COMPOSITION DE LA COUR :
En application des dispositions des articles 945-1 du code de procédure civile, l'affaire a été débattue le 21 SEPTEMBRE 2023,en audience publique, les parties ne s'y étant pas opposées, devant Monsieur Pascal MATHIS, Conseiller et Madame Anne MONNINI-MICHEL, Conseillère, chargés du rapport.
Ces magistrats ont rendu compte des plaidoiries dans le délibéré de la Cour, composée de :
Monsieur Pascal MATHIS, Conseiller, faisant fonction de Président
Madame Anne MONNINI-MICHEL, Conseillère
Monsieur Patrick HIDALGO, Conseiller
Greffier, lors des débats : Mademoiselle Sylvie DAHURON
ARRET :
- Contradictoire.
- prononcé par mise à disposition de l'arrêt au greffe de la Cour ;
- signé par Monsieur Pascal MATHIS, Président, et par M. Philippe CLUZEL, Greffier.
*
* *
EXPOSÉ DU LITIGE
Le 23 janvier 2020, Mme [Y] [A], née le 15 avril 1971, a sollicité le bénéfice de l'allocation aux adultes handicapés ainsi que du complément de ressource en soutenant que son taux d'incapacité permanente était de 80 %.
La commission des droits et de l'autonomie des personnes handicapées de l'Hérault, suivant décision du 7 mai 2020, a renouvelé l'allocation aux adultes handicapés dont bénéficiait déjà la requérante, pour la période du 1er juillet 2020 au 30 juin 2025 au visa d'un taux d'incapacité compris entre 50 et 79 % et d'une restriction substantielle et durable du fait du handicap pour l'accès à l'emploi.
La CDAPH a rejeté la demande de complément de ressource conformément aux dispositions de l'article L. 821-1-1 du code de la sécurité sociale dès lors qu'elle retenait un taux d'incapacité inférieur à 80 %.

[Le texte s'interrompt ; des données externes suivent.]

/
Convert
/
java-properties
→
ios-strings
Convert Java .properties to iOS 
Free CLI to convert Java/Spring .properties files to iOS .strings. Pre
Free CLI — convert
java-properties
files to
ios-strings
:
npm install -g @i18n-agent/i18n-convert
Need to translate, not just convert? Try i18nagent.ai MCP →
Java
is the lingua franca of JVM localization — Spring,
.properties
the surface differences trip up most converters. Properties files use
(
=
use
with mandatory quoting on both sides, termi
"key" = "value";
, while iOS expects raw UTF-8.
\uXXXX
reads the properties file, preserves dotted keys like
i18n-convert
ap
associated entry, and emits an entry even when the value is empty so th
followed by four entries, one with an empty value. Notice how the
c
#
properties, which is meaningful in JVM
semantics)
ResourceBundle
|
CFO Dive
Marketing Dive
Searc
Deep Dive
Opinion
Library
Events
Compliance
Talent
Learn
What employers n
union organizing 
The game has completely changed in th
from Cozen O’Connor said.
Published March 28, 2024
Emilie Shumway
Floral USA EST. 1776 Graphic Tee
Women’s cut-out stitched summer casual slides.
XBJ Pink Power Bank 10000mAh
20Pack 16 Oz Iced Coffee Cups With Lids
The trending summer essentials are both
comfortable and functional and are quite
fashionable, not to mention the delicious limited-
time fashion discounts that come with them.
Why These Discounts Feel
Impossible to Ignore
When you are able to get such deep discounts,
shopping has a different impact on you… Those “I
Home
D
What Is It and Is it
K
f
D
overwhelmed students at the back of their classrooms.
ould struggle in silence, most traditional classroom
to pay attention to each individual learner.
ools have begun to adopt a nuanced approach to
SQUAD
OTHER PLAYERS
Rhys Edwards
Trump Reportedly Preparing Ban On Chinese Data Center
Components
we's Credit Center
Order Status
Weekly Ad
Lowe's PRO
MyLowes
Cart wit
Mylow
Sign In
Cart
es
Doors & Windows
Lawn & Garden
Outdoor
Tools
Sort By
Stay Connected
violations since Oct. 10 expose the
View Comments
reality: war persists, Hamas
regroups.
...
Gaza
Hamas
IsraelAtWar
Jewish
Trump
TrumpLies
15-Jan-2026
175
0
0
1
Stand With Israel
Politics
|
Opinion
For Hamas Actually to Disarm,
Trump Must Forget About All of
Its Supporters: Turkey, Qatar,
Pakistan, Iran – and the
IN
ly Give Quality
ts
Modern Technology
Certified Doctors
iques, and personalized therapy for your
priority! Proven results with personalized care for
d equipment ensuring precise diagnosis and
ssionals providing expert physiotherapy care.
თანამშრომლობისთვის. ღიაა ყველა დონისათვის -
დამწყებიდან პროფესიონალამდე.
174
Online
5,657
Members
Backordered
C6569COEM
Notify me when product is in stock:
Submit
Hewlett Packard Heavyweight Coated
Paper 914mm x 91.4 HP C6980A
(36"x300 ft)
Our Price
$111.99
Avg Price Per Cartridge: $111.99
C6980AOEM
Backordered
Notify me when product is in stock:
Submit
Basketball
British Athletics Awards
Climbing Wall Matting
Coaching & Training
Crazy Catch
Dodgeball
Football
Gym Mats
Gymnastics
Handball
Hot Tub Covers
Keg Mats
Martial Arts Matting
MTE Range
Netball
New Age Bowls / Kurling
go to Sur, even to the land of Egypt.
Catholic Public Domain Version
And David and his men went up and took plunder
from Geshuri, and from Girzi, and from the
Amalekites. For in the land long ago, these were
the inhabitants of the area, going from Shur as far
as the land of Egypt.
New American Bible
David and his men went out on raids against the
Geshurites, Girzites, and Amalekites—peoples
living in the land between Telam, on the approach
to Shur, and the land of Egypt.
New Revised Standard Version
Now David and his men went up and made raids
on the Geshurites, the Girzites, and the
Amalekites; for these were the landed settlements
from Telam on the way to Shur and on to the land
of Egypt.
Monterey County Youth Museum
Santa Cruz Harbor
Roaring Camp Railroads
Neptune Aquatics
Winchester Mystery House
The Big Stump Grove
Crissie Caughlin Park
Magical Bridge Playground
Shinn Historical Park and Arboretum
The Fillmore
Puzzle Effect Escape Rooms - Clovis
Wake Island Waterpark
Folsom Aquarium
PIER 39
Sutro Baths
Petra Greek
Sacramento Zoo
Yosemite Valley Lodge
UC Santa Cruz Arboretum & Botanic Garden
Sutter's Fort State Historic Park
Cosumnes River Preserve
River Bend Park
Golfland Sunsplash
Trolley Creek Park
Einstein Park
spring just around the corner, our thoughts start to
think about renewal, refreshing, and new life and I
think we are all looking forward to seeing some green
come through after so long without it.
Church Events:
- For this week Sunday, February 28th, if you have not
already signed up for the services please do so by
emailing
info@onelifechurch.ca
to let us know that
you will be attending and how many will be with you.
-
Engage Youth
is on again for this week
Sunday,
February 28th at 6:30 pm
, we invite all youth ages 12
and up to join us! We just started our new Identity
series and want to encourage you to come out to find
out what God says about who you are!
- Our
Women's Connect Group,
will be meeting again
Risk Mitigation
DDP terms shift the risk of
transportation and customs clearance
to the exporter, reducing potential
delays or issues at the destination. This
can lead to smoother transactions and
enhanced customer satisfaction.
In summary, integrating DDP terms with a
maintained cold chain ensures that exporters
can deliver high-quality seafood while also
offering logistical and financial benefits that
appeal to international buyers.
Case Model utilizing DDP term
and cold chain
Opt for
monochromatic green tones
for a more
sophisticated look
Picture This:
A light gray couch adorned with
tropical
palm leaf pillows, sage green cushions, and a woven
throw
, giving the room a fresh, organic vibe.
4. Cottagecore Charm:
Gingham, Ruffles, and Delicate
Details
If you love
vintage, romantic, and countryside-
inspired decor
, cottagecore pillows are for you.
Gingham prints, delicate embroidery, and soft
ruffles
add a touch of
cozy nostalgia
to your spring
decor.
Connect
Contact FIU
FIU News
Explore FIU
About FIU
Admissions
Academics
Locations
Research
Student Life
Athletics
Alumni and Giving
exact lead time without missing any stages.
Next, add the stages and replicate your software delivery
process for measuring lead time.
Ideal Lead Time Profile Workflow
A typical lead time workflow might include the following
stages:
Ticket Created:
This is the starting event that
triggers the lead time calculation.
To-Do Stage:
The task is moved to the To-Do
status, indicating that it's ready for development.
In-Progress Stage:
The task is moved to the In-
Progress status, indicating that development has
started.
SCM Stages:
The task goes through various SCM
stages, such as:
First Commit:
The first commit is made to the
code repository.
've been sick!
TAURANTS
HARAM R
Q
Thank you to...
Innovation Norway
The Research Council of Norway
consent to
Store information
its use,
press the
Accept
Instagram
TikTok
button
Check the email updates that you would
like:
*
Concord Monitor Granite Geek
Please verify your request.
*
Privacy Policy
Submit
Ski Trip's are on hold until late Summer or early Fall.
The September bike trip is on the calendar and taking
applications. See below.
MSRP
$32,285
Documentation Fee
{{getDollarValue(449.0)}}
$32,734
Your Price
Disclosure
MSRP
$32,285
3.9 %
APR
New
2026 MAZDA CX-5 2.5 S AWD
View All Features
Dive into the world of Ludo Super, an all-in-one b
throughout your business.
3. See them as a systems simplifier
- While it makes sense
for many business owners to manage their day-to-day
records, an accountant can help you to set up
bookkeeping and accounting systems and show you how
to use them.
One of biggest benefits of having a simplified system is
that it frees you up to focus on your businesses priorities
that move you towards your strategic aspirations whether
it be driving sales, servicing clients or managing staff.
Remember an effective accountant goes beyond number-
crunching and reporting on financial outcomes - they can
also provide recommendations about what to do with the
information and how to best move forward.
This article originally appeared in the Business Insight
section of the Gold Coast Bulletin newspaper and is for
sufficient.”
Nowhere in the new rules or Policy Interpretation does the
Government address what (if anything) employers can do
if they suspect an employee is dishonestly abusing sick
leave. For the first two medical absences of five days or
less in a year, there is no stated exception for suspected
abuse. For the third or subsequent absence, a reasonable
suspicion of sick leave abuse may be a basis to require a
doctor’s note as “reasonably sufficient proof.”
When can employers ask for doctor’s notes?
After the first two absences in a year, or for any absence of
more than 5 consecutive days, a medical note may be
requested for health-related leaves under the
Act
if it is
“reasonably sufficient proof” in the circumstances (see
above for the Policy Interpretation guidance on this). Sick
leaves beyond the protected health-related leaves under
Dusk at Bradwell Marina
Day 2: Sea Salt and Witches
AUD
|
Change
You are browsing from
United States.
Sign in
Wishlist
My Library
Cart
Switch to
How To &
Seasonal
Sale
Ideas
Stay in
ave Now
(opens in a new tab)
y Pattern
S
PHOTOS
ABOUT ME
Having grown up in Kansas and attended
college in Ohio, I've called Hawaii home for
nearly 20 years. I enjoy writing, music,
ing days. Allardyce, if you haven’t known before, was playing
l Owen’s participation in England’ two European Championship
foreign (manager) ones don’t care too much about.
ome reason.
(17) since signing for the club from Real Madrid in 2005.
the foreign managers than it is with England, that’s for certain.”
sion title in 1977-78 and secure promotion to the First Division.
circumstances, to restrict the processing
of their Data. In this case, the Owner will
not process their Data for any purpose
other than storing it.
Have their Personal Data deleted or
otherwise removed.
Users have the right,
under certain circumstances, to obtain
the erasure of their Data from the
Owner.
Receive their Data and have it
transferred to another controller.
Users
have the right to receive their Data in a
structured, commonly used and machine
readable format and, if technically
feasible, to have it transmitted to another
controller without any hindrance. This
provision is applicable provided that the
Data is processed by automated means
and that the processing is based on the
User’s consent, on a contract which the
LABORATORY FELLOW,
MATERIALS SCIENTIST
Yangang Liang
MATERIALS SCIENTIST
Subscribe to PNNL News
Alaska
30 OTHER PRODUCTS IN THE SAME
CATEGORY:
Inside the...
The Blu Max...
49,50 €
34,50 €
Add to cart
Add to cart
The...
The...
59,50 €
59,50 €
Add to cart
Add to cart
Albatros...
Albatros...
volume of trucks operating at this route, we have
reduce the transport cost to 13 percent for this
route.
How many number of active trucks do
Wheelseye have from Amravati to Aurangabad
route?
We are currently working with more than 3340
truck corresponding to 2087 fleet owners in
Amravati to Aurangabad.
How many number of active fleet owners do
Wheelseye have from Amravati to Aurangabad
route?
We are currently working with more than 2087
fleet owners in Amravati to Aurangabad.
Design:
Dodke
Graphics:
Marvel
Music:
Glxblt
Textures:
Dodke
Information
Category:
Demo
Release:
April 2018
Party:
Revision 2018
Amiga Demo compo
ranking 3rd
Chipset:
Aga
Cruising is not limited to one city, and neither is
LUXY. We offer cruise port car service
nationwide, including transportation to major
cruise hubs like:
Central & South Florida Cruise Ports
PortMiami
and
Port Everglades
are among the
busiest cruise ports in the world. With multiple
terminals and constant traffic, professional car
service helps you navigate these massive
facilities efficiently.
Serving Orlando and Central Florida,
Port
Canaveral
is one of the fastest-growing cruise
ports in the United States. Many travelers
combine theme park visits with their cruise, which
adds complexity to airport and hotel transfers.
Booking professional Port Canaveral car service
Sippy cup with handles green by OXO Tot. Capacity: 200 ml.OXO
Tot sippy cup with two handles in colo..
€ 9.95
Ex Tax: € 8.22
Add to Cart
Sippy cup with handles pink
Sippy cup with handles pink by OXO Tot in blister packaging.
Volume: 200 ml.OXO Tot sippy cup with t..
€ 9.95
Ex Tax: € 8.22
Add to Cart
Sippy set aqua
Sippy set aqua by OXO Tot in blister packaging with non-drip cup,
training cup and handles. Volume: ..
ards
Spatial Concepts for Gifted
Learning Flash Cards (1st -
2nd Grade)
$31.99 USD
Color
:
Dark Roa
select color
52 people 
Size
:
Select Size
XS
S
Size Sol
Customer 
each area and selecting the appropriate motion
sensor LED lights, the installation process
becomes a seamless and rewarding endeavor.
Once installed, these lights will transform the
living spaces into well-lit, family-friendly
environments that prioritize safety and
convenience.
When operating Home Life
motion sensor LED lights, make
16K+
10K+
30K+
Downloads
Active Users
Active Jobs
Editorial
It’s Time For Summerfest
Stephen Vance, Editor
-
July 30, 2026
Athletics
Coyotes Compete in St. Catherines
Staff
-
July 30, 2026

La CDAPH, statuant le 25 juin 2020 sur recours administratif préalable obligatoire formé le 9 juin 2020, a maintenu sa position.
Contestant cette décision, Mme [Y] [A] a saisi le 8 juillet 2020 le pôle social du tribunal judiciaire de Montpellier, lequel, par jugement rendu le 2 décembre 2021, a :
reçu le recours mais l'a dit mal-fondé ;
confirmé la décision en date du 7 mai 2020 accordant l'allocation adulte handicapé à Mme [Y] [A] avec un taux d'incapacité se situant entre 50 et 79 % avec restriction substantielle et durable d'accès à l'emploi et rejetant la demande de complément de ressources ;
condamné Mme [Y] [A] aux dépens de l'instance.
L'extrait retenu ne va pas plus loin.